The plot is an unreadable clothesline. We enter the first-person point-of-view of Henry (The end credits do not tell us whose arms and legs play his, but one can imagine it is one of the film's many cinematographers) as he wakes up in the company of Estelle (Haley Bennett). He has no memory, is mostly a cyborg, and apparently used to be or still is (?) Estelle's husband. An inexplicably telekinetic villain named Akan (Danila Kozlovsky in what can politely be described as an unfortunate performance) kidnaps her and leaves Henry for dead. An aide in the form of Jimmy (Sharlto Copley) shows up to assist Henry in whatever manner and as many uniforms as possible, even after it is clear that the character has died (a running joke that is never funny with a solution that comes complete with a musical number, also not funny, for some reason).

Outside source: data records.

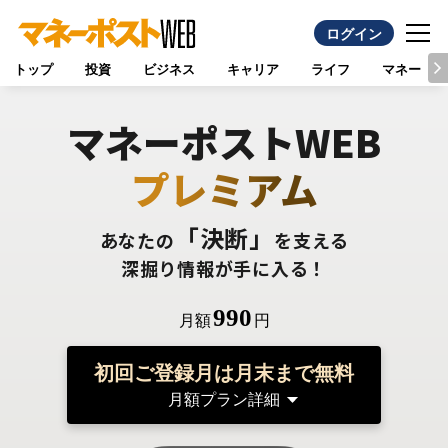
ログイン
トップ
投資
ビジネス
キャリア
ライフ
マネー
マネーポストWEB
プレミアム
「決断」
あなたの
を支える
深掘り情報が手に入る！
990
月額
円
初回ご登録月は月末まで無料
月額プラン詳細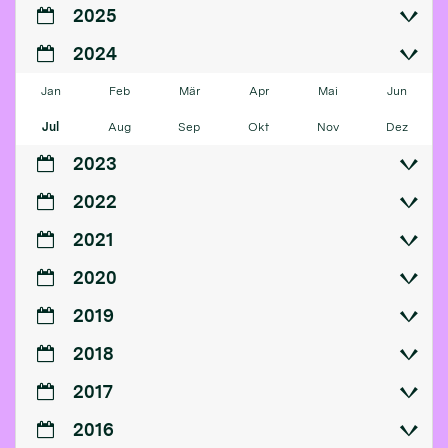
2025
2024
Jan
Feb
Mär
Apr
Mai
Jun
Jul
Aug
Sep
Okt
Nov
Dez
2023
2022
2021
2020
2019
2018
2017
2016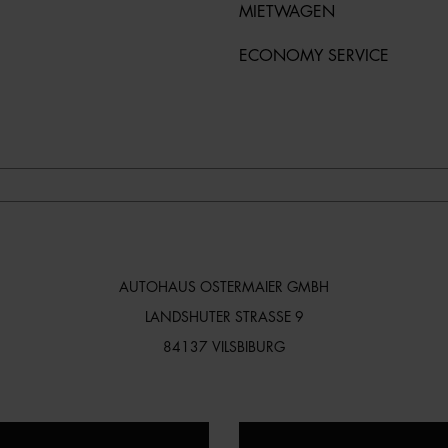
MIETWAGEN
ECONOMY SERVICE
AUTOHAUS OSTERMAIER GMBH
LANDSHUTER STRASSE 9
84137 VILSBIBURG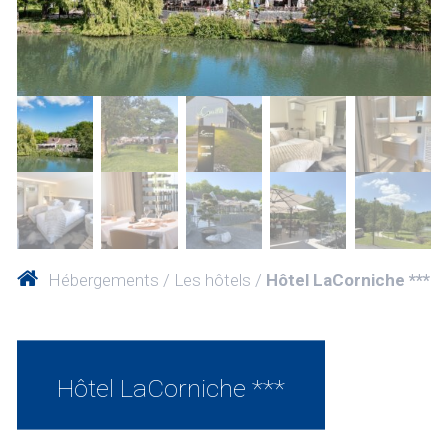
Hébergements
Les hôtels
Hôtel LaCorniche ***
Hôtel LaCorniche ***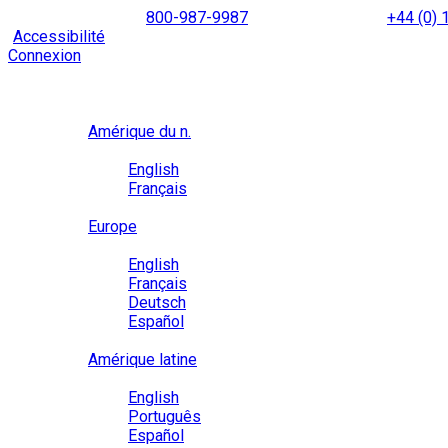
Skip
NORTH AMERICA
800-987-9987
|
INTERNATIONAL
+44 (0)
to
|
Accessibilité
Activez le
mode d’accessibilité
pour naviguer 
content
Connexion
Région / Langue
Région
Amérique du n.
Langue
English
Français
Close
Europe
Langue
English
Français
Deutsch
Español
Close
Amérique latine
Langue
English
Português
Español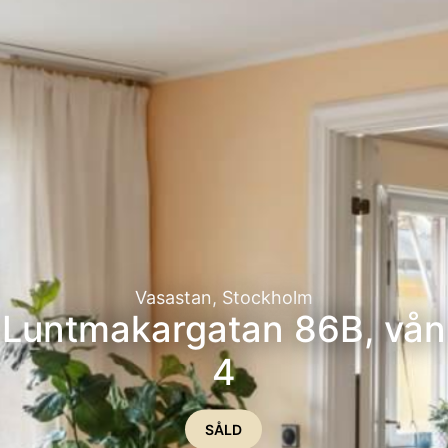
Vasastan, Stockholm
Luntmakargatan 86B, vån
4
SÅLD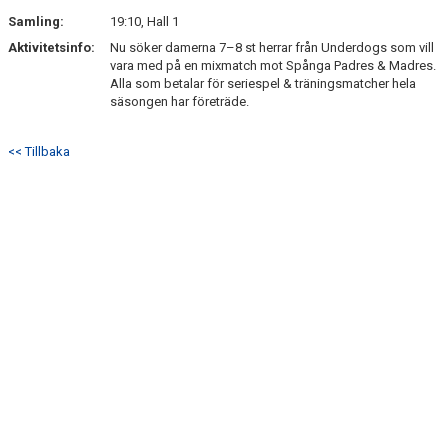
Samling:
19:10, Hall 1
DOKUMENT
Aktivitetsinfo:
Nu söker damerna 7–8 st herrar från Underdogs som vill
vara med på en mixmatch mot Spånga Padres & Madres.
GYM
Alla som betalar för seriespel & träningsmatcher hela
säsongen har företräde.
<< Tillbaka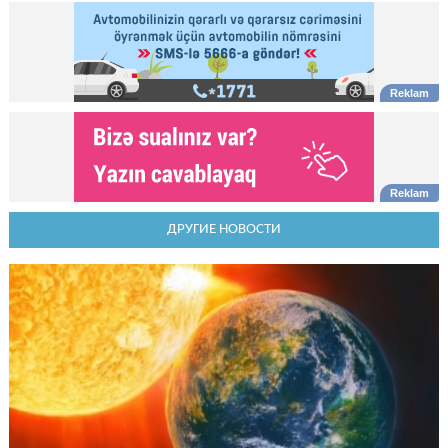
ДРУГИЕ НОВОСТИ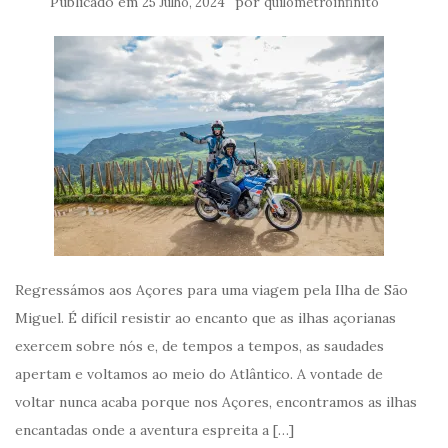
Publicado em
por
25 Julho, 2024
quilometroinfinito
Regressámos aos Açores para uma viagem pela Ilha de São
Miguel. É difícil resistir ao encanto que as ilhas açorianas
exercem sobre nós e, de tempos a tempos, as saudades
apertam e voltamos ao meio do Atlântico. A vontade de
voltar nunca acaba porque nos Açores, encontramos as ilhas
encantadas onde a aventura espreita a […]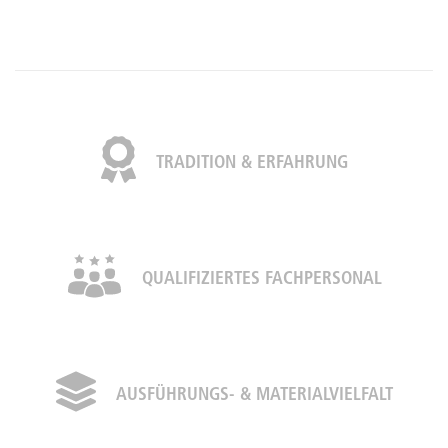
TRADITION & ERFAHRUNG
QUALIFIZIERTES FACHPERSONAL
AUSFÜHRUNGS- & MATERIALVIELFALT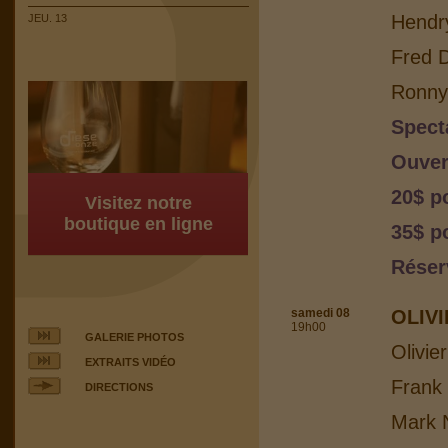
Hendr
JEU. 13
Fred 
Ronny 
Spect
Ouver
20$ p
Visitez notre
boutique en ligne
35$ p
Réser
samedi 08
OLIV
19h00
GALERIE PHOTOS
Olivie
EXTRAITS VIDÉO
Frank
DIRECTIONS
Mark N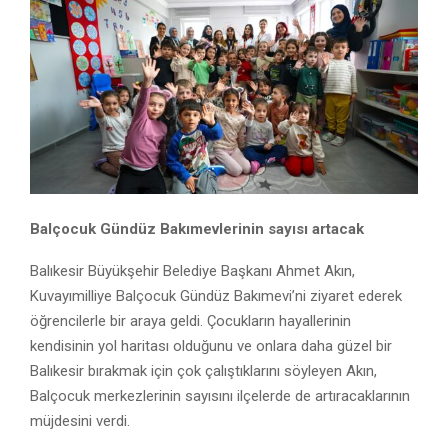
Balçocuk Gündüz Bakımevlerinin sayısı artacak
Balıkesir Büyükşehir Belediye Başkanı Ahmet Akın,
Kuvayımilliye Balçocuk Gündüz Bakımevi’ni ziyaret ederek
öğrencilerle bir araya geldi. Çocukların hayallerinin
kendisinin yol haritası olduğunu ve onlara daha güzel bir
Balıkesir bırakmak için çok çalıştıklarını söyleyen Akın,
Balçocuk merkezlerinin sayısını ilçelerde de artıracaklarının
müjdesini verdi.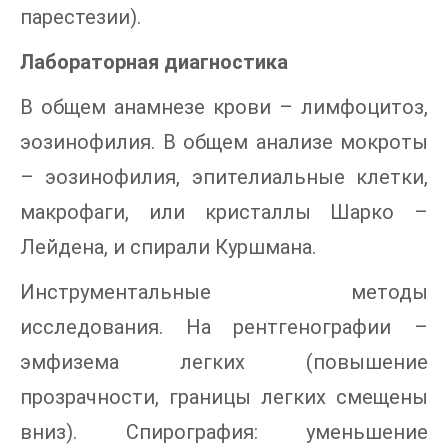
парестезии).
Лабораторная диагностика
В общем анамнезе крови – лимфоцитоз,
эозинофилия. В общем анализе мокроты
– эозинофилия, эпителиальные клетки,
макрофаги, или кристаллы Шарко –
Лейдена, и спирали Куршмана.
Инструментальные методы
исследования. На рентгенографии –
эмфизема легких (повышение
прозрачности, границы легких смещены
вниз). Спирография: уменьшение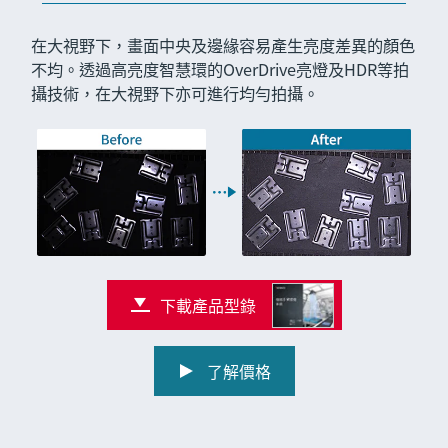
在大視野下，畫面中央及邊緣容易產生亮度差異的顏色
不均。透過高亮度智慧環的OverDrive亮燈及HDR等拍
攝技術，在大視野下亦可進行均勻拍攝。
下載產品型錄
了解價格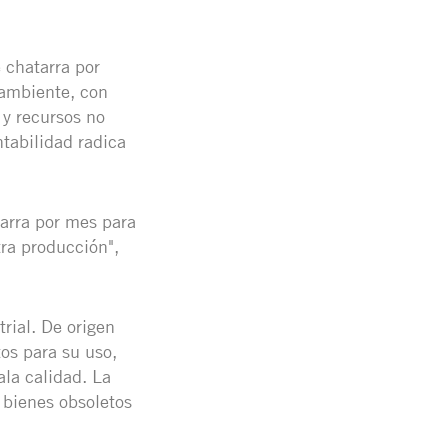
 chatarra por
 ambiente, con
 y recursos no
ntabilidad radica
tarra por mes para
ra producción",
rial. De origen
os para su uso,
la calidad. La
y bienes obsoletos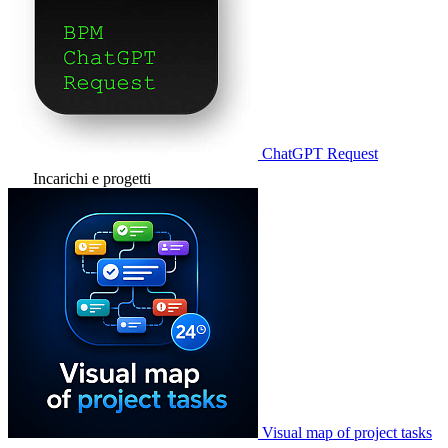
ChatGPT Request
Incarichi e progetti
Visual map of project tasks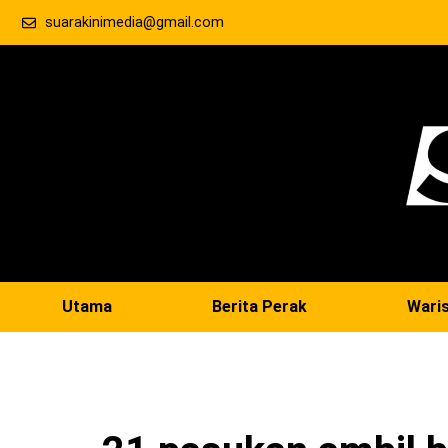
suarakinimedia@gmail.com
Utama
Berita Perak
Wari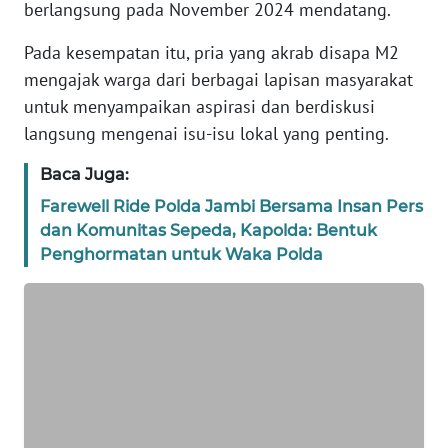
berlangsung pada November 2024 mendatang.
REDAKSI
Pada kesempatan itu, pria yang akrab disapa M2
KARIR
mengajak warga dari berbagai lapisan masyarakat
untuk menyampaikan aspirasi dan berdiskusi
DISCLAIMER
langsung mengenai isu-isu lokal yang penting.
Baca Juga:
Wahana
News
Farewell Ride Polda Jambi Bersama Insan Pers
Regional
dan Komunitas Sepeda, Kapolda: Bentuk
Penghormatan untuk Waka Polda
WN
SUMUT
WN
JAKARTA
WN
JABAR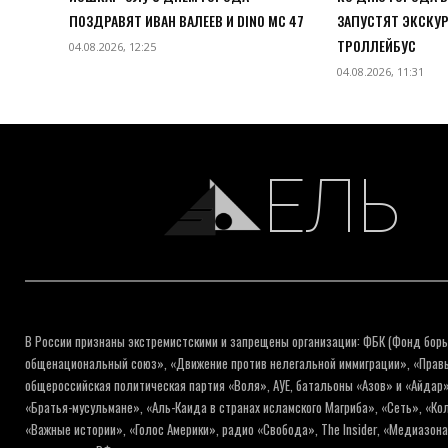
ПОЗДРАВЯТ ИВАН ВАЛЕЕВ И DINO MC 47
ЗАПУСТЯТ ЭКСКУ
ТРОЛЛЕЙБУС
04.08.2026, 12:25
04.08.2026, 11:31
ЕЛЬ
В России признаны экстремистскими и запрещены организации: ФБК (Фонд борь
общенациональный союз», «Движение против нелегальной иммиграции», «Правый
общероссийская политическая партия «Воля», АУЕ, батальоны «Азов» и «Айдар»
«Братья-мусульмане», «Аль-Каида в странах исламского Магриба», «Сеть», «К
«Важные истории», «Голос Америки», радио «Свобода», The Insider, «Медиазон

That plot synopsis came after much consideration of a film that is made impossible to decipher by a screenplay (written by Naishuller, with Will Stewart offering "additional writing" that probably never existed) that fails even to follow a basically coherent structure. The stretches, often ten minutes or longer, of Henry shooting guns does, of course, take on the video-game style of its forebears--an occasionally direct line down the gun's sights--while explosive weapons are held ostentatiously in close-up before being thrown. It's a gimmick and that's all it is--intriguing on paper but obnoxious in execution. Indeed, "Hardcore Henry" offers a climactic showdown and cliffhanger that introduces two new elements into the mix--thematic odiousness and direct audience insult.

Film Information


Sharlto Copley (Jimmy), Danila Kozlovsky (Akan), Haley Bennett (Estelle), Tim Roth (Henry's Father).

Directed and written by Ilya Naishuller.

Rated R (non-stop bloody brutal violence/mayhem, language throughout, sexual content/nudity, drug use).

90 minutes.

Released in select cities on April 8, 2016.